10

I have a small local web-application of 2 HTML files, 6 CSS files and 11 JS files.

  1. Would the web-application still work if all of these files were (properly) copy-pasted in a single HTML file, e.g. putting the JS in <script> tags in the header, and putting the CSS in <style> tags?

  2. Does anyone know of a tool that could automatically and safely merge a collection of JS, CSS and HTML files into a single HTML?

Searching online, I only found tools that can combine or minify files of one type at a time, but not create the merged HTML file (e.g. AIOM+, HTMLcompressor. I did find this application called Inliner, but it seems it runs on Node.js, with which I'm not familiar and don't currently use.

In short, I'm looking for either a simple standalone tool that could read all the linked files in the HTML, and rewrite the HTML by appending those files' content. If that's asking too much, then just a confirmation that manually doing the job would result in a working file, or any tips to think about when doing so. Thanks!

sc28
  • 1,163
  • 4
  • 26
  • 48
  • 1
    It is possible, you put the ` – marcellothearcane Jun 20 '17 at 07:30
  • 1
    Possibly of interest: https://stackoverflow.com/questions/3135929/html-javascript-css-compact-tool, https://stackoverflow.com/questions/28195447/merge-html-css-js-and-assets-to-one-file, https://stackoverflow.com/questions/7454050/put-css-and-javascript-in-files-or-main-html – marcellothearcane Jun 20 '17 at 07:31
  • 1
    The answer to your first question is YES. As for your second question, asking for tools is against SO policy. – Racil Hilan Jun 20 '17 at 07:35
  • Thanks for these comments, some interesting stuff in the linked questions, but not quite what I need either. I'll attempt the manual copy paste following these recommendations and see if it works out. – sc28 Jun 20 '17 at 08:08
  • @sc28 did you find a solution? – mzuba Nov 25 '21 at 11:24

3 Answers3

6

I wrote a simple python script for it.

This is my tree:

root-folder
├── index.html
├── build_dist.py
├── js
│   └── somescript.js
├── css
│   ├── styles1.css
│   └── styles2.css
└── dist

I run the script:

cd root-folder
python build_dist.py

And a oneindex.html file is created in the dist folder.
This file contains all the js and css from the files specified with link and script tags in index.html.
You can use this file anywhere.

Note:

  1. The HTML file must be "index.html" in the root folder.
  2. It only works for a single HTML file. I don't know what you want to do with multiple HTML files.

build_dist.py code:

# build_dist.py

from bs4 import BeautifulSoup
from pathlib import Path
import base64

original_html_text = Path('index.html').read_text(encoding="utf-8")
soup = BeautifulSoup(original_html_text)

# Find link tags. example: <link rel="stylesheet" href="css/somestyle.css">
for tag in soup.find_all('link', href=True):
    if tag.has_attr('href'):
        file_text = Path(tag['href']).read_text(encoding="utf-8")
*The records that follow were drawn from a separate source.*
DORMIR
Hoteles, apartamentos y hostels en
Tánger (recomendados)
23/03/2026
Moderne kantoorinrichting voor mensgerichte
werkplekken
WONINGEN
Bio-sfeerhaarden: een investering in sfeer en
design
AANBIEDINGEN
        # remove the tag from soup
        tag.extract()

        # insert style element
        new_style = soup.new_tag('style')
        new_style.string = file_text
        soup.html.head.append(new_style)


# Find script tags. example: <script src="js/somescript.js"></script>
for tag in soup.find_all('script', src=True):
    if tag.has_attr('src'):
        file_text = Path(tag['src']).read_text()
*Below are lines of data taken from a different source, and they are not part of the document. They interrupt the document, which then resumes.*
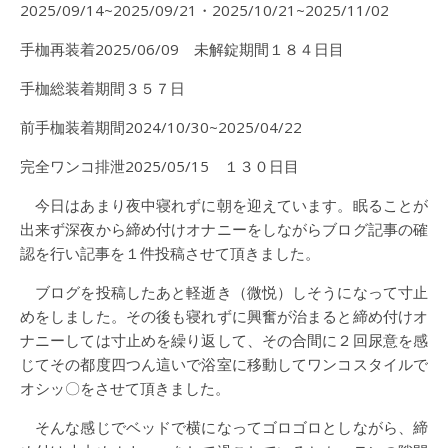
2025/09/14~2025/09/21・2025/10/21~2025/11/02
手枷再装着2025/06/09 未解錠期間１８４日目
手枷総装着期間３５７日
前手枷装着期間2024/10/30~2025/04/22
完全ワンコ排泄2025/05/15 １３０日目
今日はあまり夜中寝れずに朝を迎えています。眠ることが
出来ず深夜から締め付けオナニーをしながらブログ記事の確
認を行い記事を１件投稿させて頂きました。
ブログを投稿したあと軽逝き（微悦）しそうになって寸止
めをしました。その後も寝れずに興奮が治まると締め付けオ
ナニーしては寸止めを繰り返して、その合間に２回尿意を感
じてその都度四つん這いで浴室に移動してワンコスタイルで
オシッ〇をさせて頂きました。
そんな感じでベッドで横になってゴロゴロとしながら、締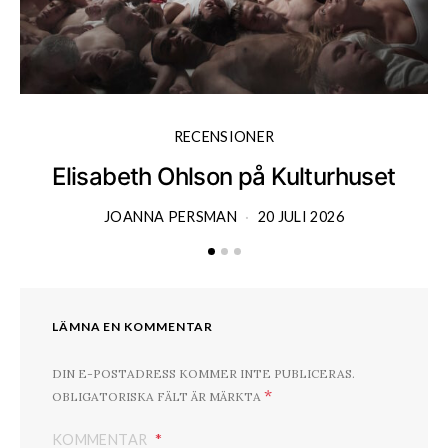
RECENSIONER
Elisabeth Ohlson på Kulturhuset
JOANNA PERSMAN
20 JULI 2026
LÄMNA EN KOMMENTAR
DIN E-POSTADRESS KOMMER INTE PUBLICERAS.
*
OBLIGATORISKA FÄLT ÄR MÄRKTA
KOMMENTAR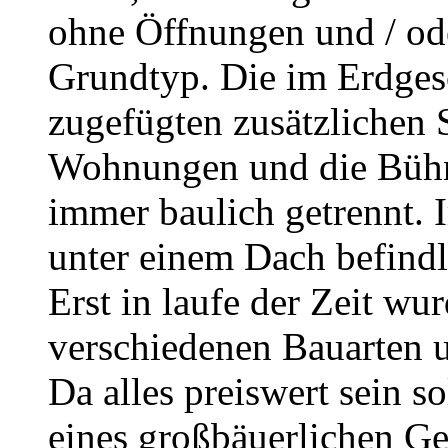
ohne Öffnungen und / ode
Grundtyp. Die im Erdgesc
zugefügten zusätzlichen 
Wohnungen und die Bühn
immer baulich getrennt. 
unter einem Dach befindl
Erst in laufe der Zeit w
verschiedenen Bauarten 
Da alles preiswert sein 
eines großbäuerlichen Ge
        # remove the tag from soup
        tag.extract()

        # insert script element
        new_script = soup.new_tag('script')
        new_script.string = file_text
        soup.html.body.append(new_script)

# Find image tags.
for tag in soup.find_all('img', src=True):
    if tag.has_attr('src'):
        file_content = Path(tag['src']).read_bytes()

        # replace filename with base64 of the content of the file
        base64_file_content = base64.b64encode(file_content)
        tag['src'] = "data:image/png;base64, {}".format(base64_file_content.decode('ascii'))

# Save onefile
with open("dist/oneindex.html", "w", encoding="utf-8") as outfile:
    outfile.write(str(soup))
Shalom Craimer
  • 20,659
  • 8
  • 70
  • 106
Noam Nol
  • 570
  • 4
  • 11
2

You could consider using webpack. It is not easy to understand at first but this is a good tutorial to start with.

itacode
  • 3,721
  • 3
  • 21
  • 23
1

1.

Generally, yes

2.

I don't know of merging multiple html files, but
Here is a Python script (Github) for merging css/js/images into one single html file. In addition to Noam Nol's answer..
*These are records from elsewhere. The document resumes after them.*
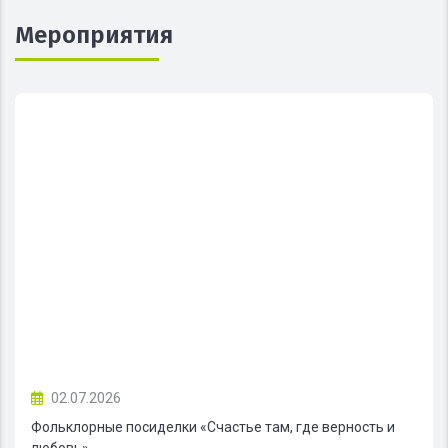
Мероприятия
02.07.2026
Фольклорные посиделки «Счастье там, где верность и
любовь»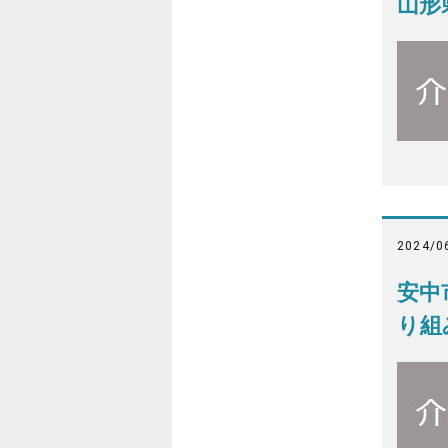
山形
2024/0
安中
り組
  • ... it does not have external dependencies
  • ... it will also handle non-png images properly.

Usage: python3 htmlmerger yourfile.html

Code from github: htmlmerger.py

Below is the content from the file on Github.

from html.parser import HTMLParser
import os
import sys
import base64


gHelp = """
Merge JS/CSS/images/HTML into one single file
Version: 1.0

Usage:
  htmlmerger inputfile [optional: outputfile]

"""


def getFileContent (strFilepath):
  content = ""
  with open (strFilepath, "r") as file:
    content = file.read ()
  return content



def getFileContentBytes (strFilepath):
  content = b""
  with open (strFilepath, "rb") as file:
    content = file.read ()
  return content


class HtmlMerger(HTMLParser):
  """
    Call "run(htmlContent, basedir)"  to merge
    script/css/images referenced withing htmlContent
    into one single html file.
  """
  def __init__(self):
    super().__init__()
    self._result = ""
    self._additionalData = ""
    self._baseDir = ""
    self.messages = []



  def _addMessage_fileNotFound(self, file_asInHtmlFile, file_searchpath):
    self.messages.append ("Error: Line " + str (self.getpos ()[0]) +
                        ": Could not find file `" + str (file_asInHtmlFile) +
                        "`; searched in `" + str (file_searchpath) + "`." )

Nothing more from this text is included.